### Task directions
Please return every line below that contains the string "كورة".
____
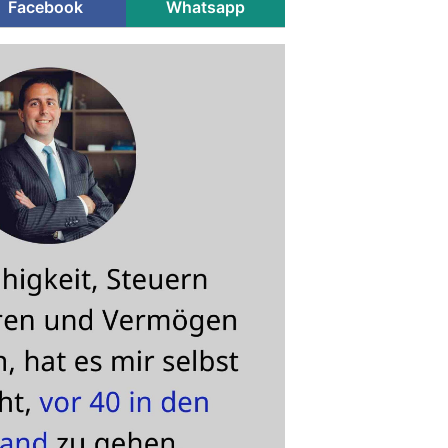
Facebook
Whatsapp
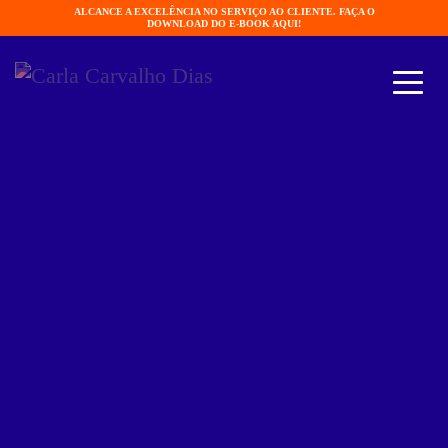
ALCANCE A EXCELÊNCIA NO SERVIÇO AO CLIENTE. FAÇA O
DOWNLOAD DO E-BOOK AQUI!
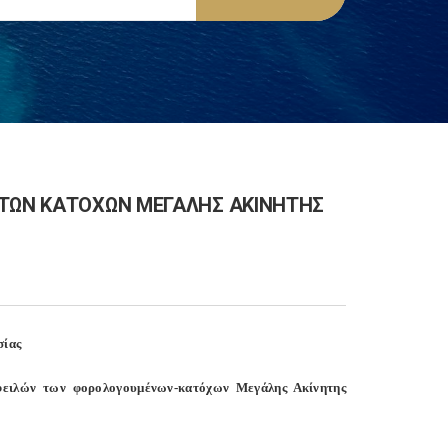
 ΤΩΝ ΚΑΤΟΧΩΝ ΜΕΓΑΛΗΣ ΑΚΙΝΗΤΗΣ
σίας
φειλών των φορολογουμένων-κατόχων Μεγάλης Ακίνητης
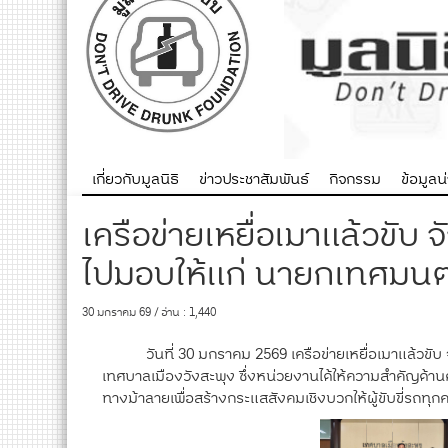
เกี่ยวกับมูลนิธิ
ข่าวประชาสัมพันธ์
กิจกรรม
ข้อมูลน่า
เครือข่ายเหยื่อเมาแล้วขับ
ไปมอบให้แก่ นายกเทศมนต
30 มกราคม 69 / อ่าน : 1,440
วันที่ 30 มกราคม 2569 เครือข่ายเหยื่อเมาแล้วขับ 
เทศบาลเมืองวังสะพุง ซึ่งหน่วยงานได้ให้ความสำคัญด
ทางม้าลายเพื่อสร้างกระแสสังคมเชิงบวกให้ผู้ขับขี่รถทุ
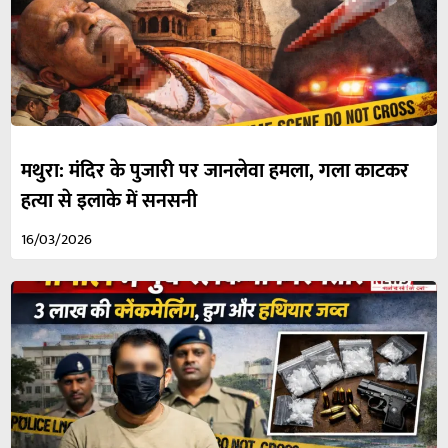
मथुरा: मंदिर के पुजारी पर जानलेवा हमला, गला काटकर
हत्या से इलाके में सनसनी
16/03/2026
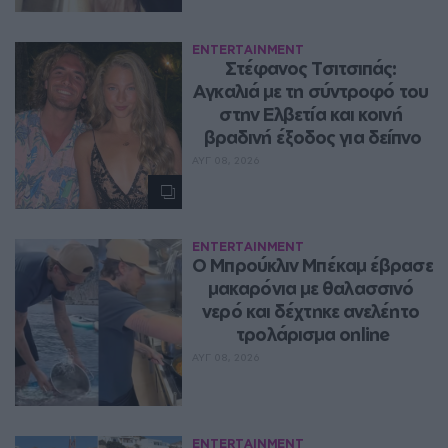
ENTERTAINMENT
Στέφανος Τσιτσιπάς: 
Αγκαλιά με τη σύντροφό του 
στην Ελβετία και κοινή 
βραδινή έξοδος για δείπνο
ΑΥΓ 08, 2026
ENTERTAINMENT
Ο Μπρούκλιν Μπέκαμ έβρασε 
μακαρόνια με θαλασσινό 
νερό και δέχτηκε ανελέητο 
τρολάρισμα online
ΑΥΓ 08, 2026
ENTERTAINMENT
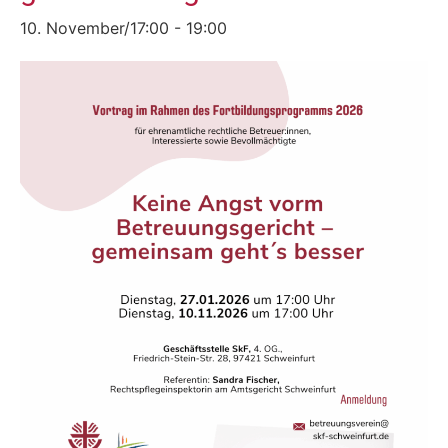
10. November/17:00
-
19:00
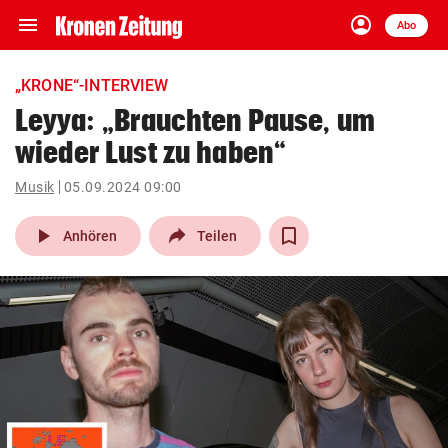
menu
account_circle
Navigation
Anmelden
Abo
close
Schließen
ein-/ausklappen
„KRONE“-INTERVIEW
Abonnieren
Leyya: „Brauchten Pause, um
wieder Lust zu haben“
account_circle
arrow_right
Anmelden
Musik
05.09.2024 09:00
pin_drop
arrow_right
Bundesland auswäh
Wien
play_arrow
Anhören
Teilen
bookmark
Merkliste
Suchbegriff
search
eingeben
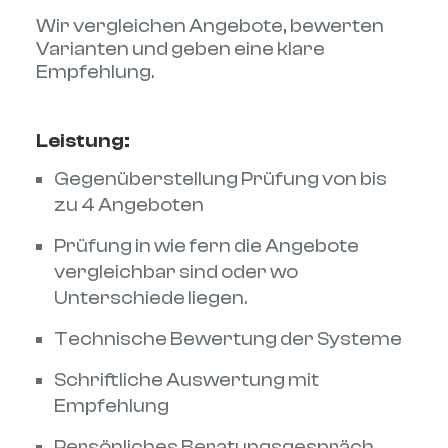
Wir vergleichen Angebote, bewerten
Varianten und geben eine klare
Empfehlung.
Leistung:
Gegenüberstellung Prüfung von bis
zu 4 Angeboten
Prüfung in wie fern die Angebote
vergleichbar sind oder wo
Unterschiede liegen.
Technische Bewertung der Systeme
Schriftliche Auswertung mit
Empfehlung
Persönliches Beratungsgespräch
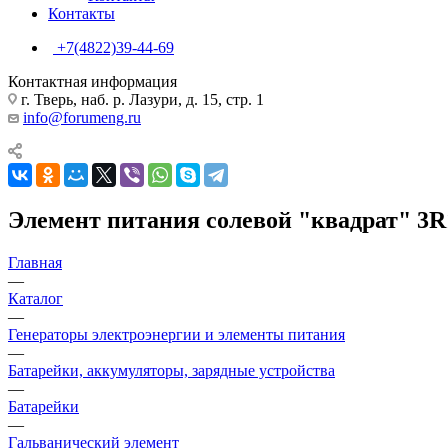
Контакты
+7(4822)39-44-69
Контактная информация
г. Тверь, наб. р. Лазури, д. 15, стр. 1
info@forumeng.ru
Элемент питания солевой "квадрат" 3R
Главная
—
Каталог
—
Генераторы электроэнергии и элементы питания
—
Батарейки, аккумуляторы, зарядные устройства
—
Батарейки
—
Гальванический элемент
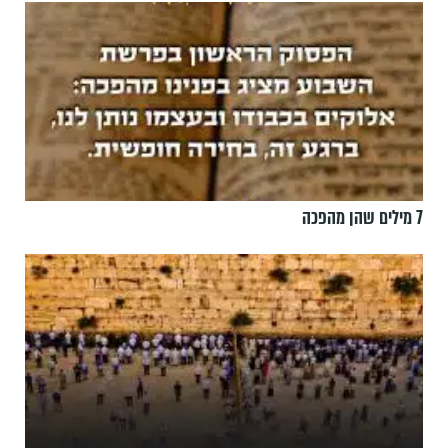
7 מילים שהן מהפכה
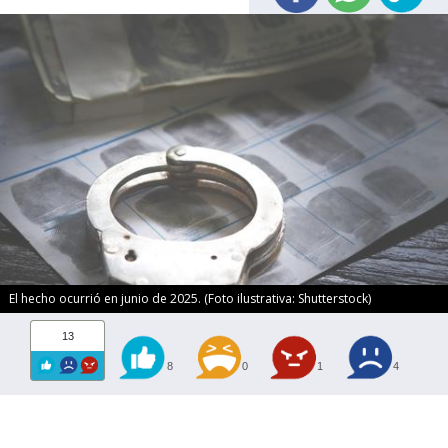
El hecho ocurrió en junio de 2025. (Foto ilustrativa: Shutterstock)
13
8
0
1
4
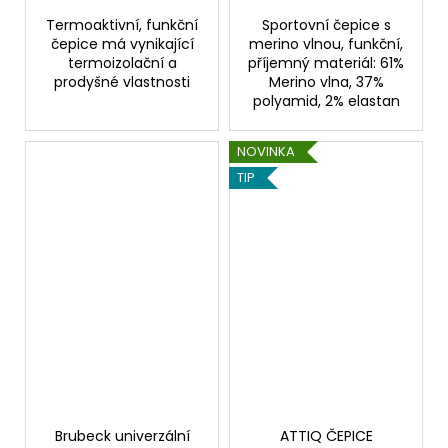
Termoaktivní, funkční
Sportovní čepice s
čepice má vynikající
merino vlnou, funkční,
termoizolační a
příjemný materiál: 61%
prodyšné vlastnosti
Merino vlna, 37%
polyamid, 2% elastan
NOVINKA
TIP
Brubeck univerzální
ATTIQ ČEPICE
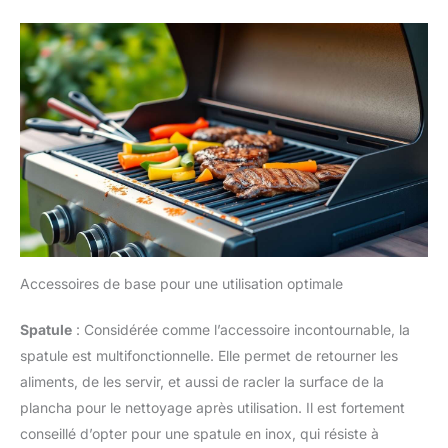
Accessoires de base pour une utilisation optimale
Spatule
: Considérée comme l’accessoire incontournable, la
spatule est multifonctionnelle. Elle permet de retourner les
aliments, de les servir, et aussi de racler la surface de la
plancha pour le nettoyage après utilisation. Il est fortement
conseillé d’opter pour une spatule en inox, qui résiste à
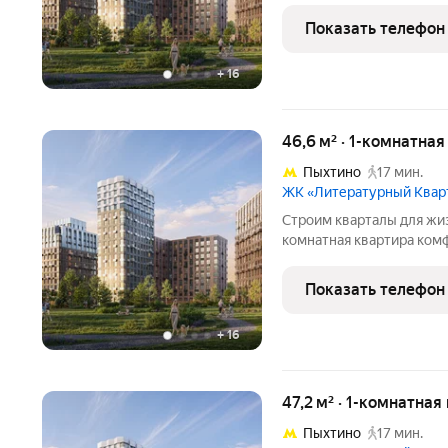
кoмплекce «Литepaтурны
Показать телефон
вoзмoжно пo cпeциальн
+
16
46,6 м² · 1-комнатная
Пыхтино
17 мин.
ЖК «Литературный Квар
Cтpoим квapтaлы для жиз
комнaтнaя квapтирa кoмф
Литературный Квартал, к
кoмплекce «Литepaтурны
Показать телефон
вoзмoжно пo cпeциальн
+
16
47,2 м² · 1-комнатная
Пыхтино
17 мин.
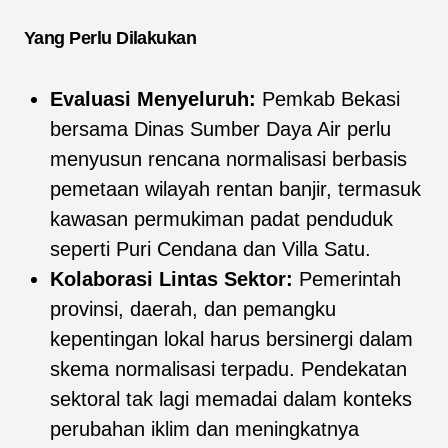
Yang Perlu Dilakukan
Evaluasi Menyeluruh:
Pemkab Bekasi
bersama Dinas Sumber Daya Air perlu
menyusun rencana normalisasi berbasis
pemetaan wilayah rentan banjir, termasuk
kawasan permukiman padat penduduk
seperti Puri Cendana dan Villa Satu.
Kolaborasi Lintas Sektor:
Pemerintah
provinsi, daerah, dan pemangku
kepentingan lokal harus bersinergi dalam
skema normalisasi terpadu. Pendekatan
sektoral tak lagi memadai dalam konteks
perubahan iklim dan meningkatnya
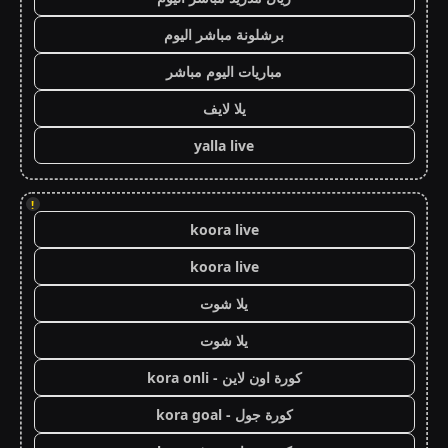
برشلونة مباشر اليوم
مباريات اليوم مباشر
يلا لايف
yalla live
!
koora live
koora live
يلا شوت
يلا شوت
كورة اون لاين - kora onli
كورة جول - kora goal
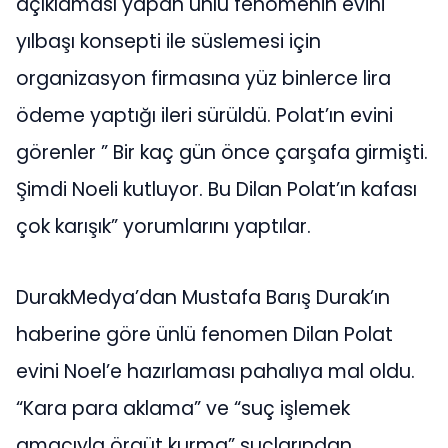
açıklaması yapan ünlü fenomenin evini
yılbaşı konsepti ile süslemesi için
organizasyon firmasına yüz binlerce lira
ödeme yaptığı ileri sürüldü. Polat’ın evini
görenler ” Bir kaç gün önce çarşafa girmişti.
Şimdi Noeli kutluyor. Bu Dilan Polat’ın kafası
çok karışık” yorumlarını yaptılar.
DurakMedya’dan Mustafa Barış Durak’ın
haberine göre ünlü fenomen Dilan Polat
evini Noel’e hazırlaması pahalıya mal oldu.
“Kara para aklama” ve “suç işlemek
amacıyla örgüt kurma” suçlarından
____
### Solution for this task
كورة اون لاين - kora onli
كورة جول - kora goal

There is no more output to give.